Mike Brearley is one of the most interesting as well as one of the most civilised men ever to lead a national cricket team, and his cool appraisal of even the most contentious issues is something of a novelty in a world where heads so frequently become overheated. By running the twin narrative horses of the 1977 Tests and his own life, Brearley manages to paint a self-portrait which, although partial, is much more revealing and coherent than those which cricketers have generally achieved; though he says that after retirement he hopes to devote his time to psychotherapy, Brearley should give thought to the prospect of writing at much more length about the game. I am not sure how much giant intellects like Ian Chappell will make of Brearley's consideration of whether Greig's role in the Packer affair has been Oedipal, Promethean or Faustian, but the reader is certainly beguiled and amused by it. Whatever the eventual outcome of Brearley's life, he remains the only England captain to have played the part of Horatio in Hamlet, learnt the clarinet and publicly confessed a desire to read Anna Karenina.

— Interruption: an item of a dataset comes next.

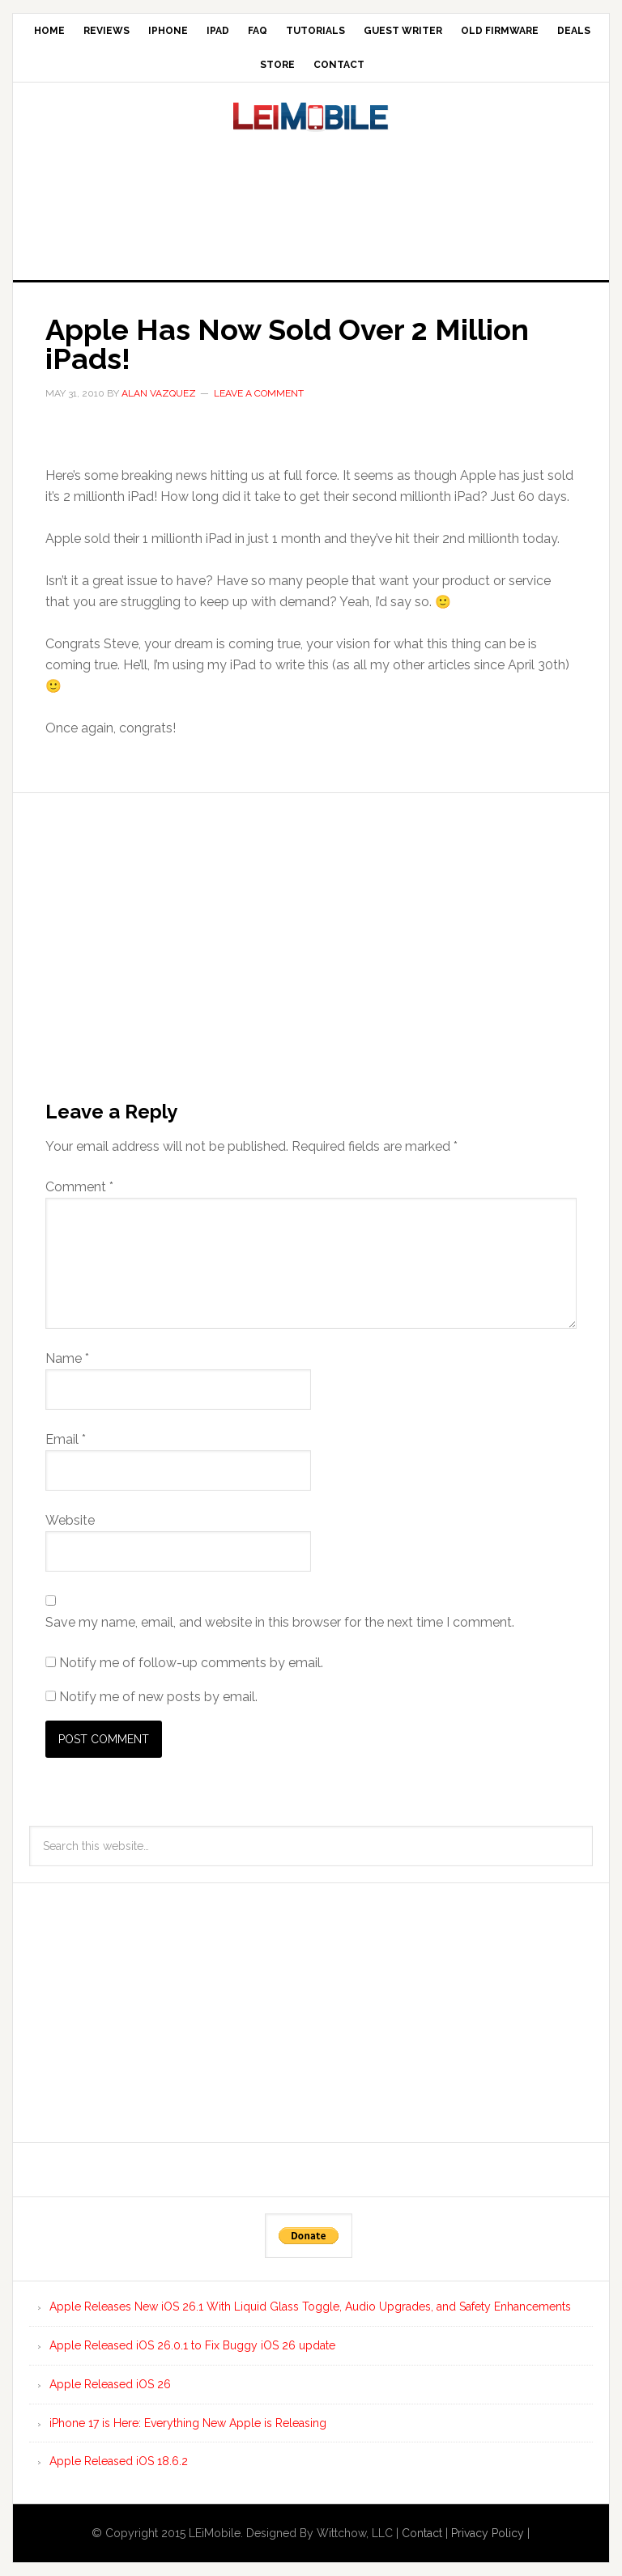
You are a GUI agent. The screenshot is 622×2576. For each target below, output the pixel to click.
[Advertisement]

These literary and cultural interests of Brearley's will possibly disqualify him from squirming too violently in rapture at the prose of Mr McFarline, whose reduction of the English language to a species of cardboard tempts the rational critic to dismiss his book as a literary irrelevance. Literary irrelevance it may be, but behind the remarkable self-parody of the prose lies all the information about the Packer affair, laid out so matter-of-factly that one day, when the book comes to be written about Packer, McFarline's text will prove invaluable. Which raises the question of when. Never mind Packer, we still await coherent books on the two most dramatic interludes in recent cricket history, the abolition of the Gentlemen, and the d'Oliveira crises. Perhaps an indication of the necessary time-lag is conveyed by the fact that Fingleton, who once faced Larwood and Voce, waited thirteen years before writing Cricket Crisis, by far the best-written and most sensible account of the Bodyline crisis we
have, or could wish to have.
In the meantime, there is no end to the making of cricket books, as Cardus once said, and Kenneth Gregory's anthology is so charming a book that I simply cannot see how any cricket-lover could fail to be won over by it. After reading it through twice I am still at a loss to define Gregory's method of arranging his material, but am in no doubt at all about the quality of that material. I recommend in particular a marvellous four-act duologue, written by Gregory himself, between the Hon Lionel Tennyson and W.H. Liysey, who doubled as Tennyson's valet and Hampshire's wicketkeeper, on the occasion of Hampshire's ridiculous victory over Warwickshire in the County Championship of 1922.